Nasıl Akışa Bırakırız?
Hepimiz, hayatımızın bir noktasında bazı şeylerden vazgeçmek zorunda kaldık. Bir evcil hayvan, arkadaş, erkek arkadaş ya da sadece liseden mezun olmak olabilir. Yani, yeni bir bölüme başlamak için sürekli bir bölümü bitiririz.
Yaş ve deneyim, her şeyi bırakıp ilerlemeyi biraz daha kolaylaştırsa da, tamamen bırakmak ve geleceğe iyimserlik ve heyecanla bakmamıza izin vermek zor olabilir. Eğilimimiz, eskiye odaklanmak ve geçmişe istediğimiz her şeye sahipmiş gibi tutunmak olabilir.

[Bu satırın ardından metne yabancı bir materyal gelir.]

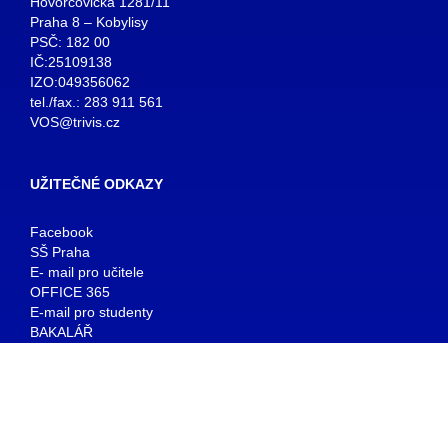
Hovorčovická 1281/11
Praha 8 – Kobylisy
PSČ: 182 00
IČ:25109138
IZO:049356062
tel./fax.: 283 911 561
VOS@trivis.cz
UŽITEČNÉ ODKAZY
Facebook
SŠ Praha
E- mail pro učitele
OFFICE 365
E-mail pro studenty
BAKALÁŘ
KNIHOVNA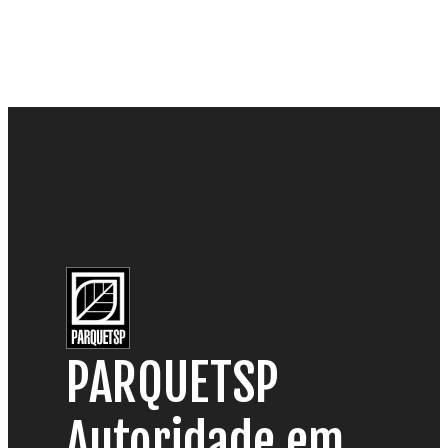
PARQUETSP
Autoridade em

Bununla birlikte, buradaki sorun, nihayetinde daha fazla acıya neden olmasıdır. Büyümeyi teşvik etmez ve ilerlememize yardımcı olmaz. İhtiyacımız olduğu kadar yas tutmak ile şu anda nerede olduğumuza ve daha önce sahip olamadığımız neye sahip olmak istediğimize odaklanmak arasında bir denge kurmayı öğrenmeliyiz. Akışa bırakma sanatı ile ilgili yol kat etmek istiyorsanız, aşağıdaki 3 yolu deneyebilirsiniz:
- Takdir edin
Bunu kendi kişisel tercihinize bağlı olarak birkaç farklı şekilde yapabiliriz. Bir konudaki duygu ve düşüncelerinizi bir günlüğe yazabilirsiniz. Birinden vazgeçmeye çalışıyorsanız, ilişki hakkında değer verdiğiniz her şeyi paylaşan bir mektup yazabilir ve sonra onu gönderebilir ya da kendinize saklayabilirsiniz. Eğer kişi gittiyse, mektubu size o kişiyi hatırlatan bir yere bırakarak ondan küçük bir ritüel oluşturabilirsiniz.

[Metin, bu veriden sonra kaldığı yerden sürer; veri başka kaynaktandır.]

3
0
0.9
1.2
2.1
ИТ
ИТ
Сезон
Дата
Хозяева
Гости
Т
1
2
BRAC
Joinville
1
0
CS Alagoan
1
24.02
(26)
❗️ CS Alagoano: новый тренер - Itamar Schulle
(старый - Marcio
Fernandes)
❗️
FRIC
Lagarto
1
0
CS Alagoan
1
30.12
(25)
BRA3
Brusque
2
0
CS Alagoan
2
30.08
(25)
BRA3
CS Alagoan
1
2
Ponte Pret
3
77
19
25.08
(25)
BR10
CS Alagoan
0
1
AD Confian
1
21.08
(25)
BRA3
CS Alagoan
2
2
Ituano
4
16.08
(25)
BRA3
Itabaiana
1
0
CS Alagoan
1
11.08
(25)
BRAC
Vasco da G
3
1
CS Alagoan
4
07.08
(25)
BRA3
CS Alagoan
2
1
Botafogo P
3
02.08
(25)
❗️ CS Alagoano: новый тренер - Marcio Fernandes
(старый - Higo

Yazmaya pek meraklı değilseniz, bu anıları beslemeye devam etmenize yardımcı olmak için bir fotoğraf albümü de oluşturabilirsiniz. Bu, “geçmişe ait parçalarımızı organize etmenin” güzel bir yolu olabilir.
- Gerektiğinde ağlayın
Üzülmenin sorun olmadığını bilin. Market alışverişi yaparken aklınıza bir anı gelirse, bırakın. Duşta olursa, bırakın. Onu tutmaya çalışmayın ya da ağlamanız gerektiğini düşündüğünüz için kendinizi ağlamaya zorlamayın. Sadece doğal olarak olmasına izin verin.
Bedeniniz ve ruhunuz ne zaman yas tutması gerektiğini bilir. Gerektiğinde ortaya çıkacağına güvenin. Ve “toplumsal olarak uygun” olup olmadığını değil, ortaya çıktığını hissettiğinizde ortaya çıkmasına izin verin. Diğer insanları rahatsız edip etmeyeceği yerine, neye ihtiyacınız olduğuna odaklanın ve kendinize iyi bakın.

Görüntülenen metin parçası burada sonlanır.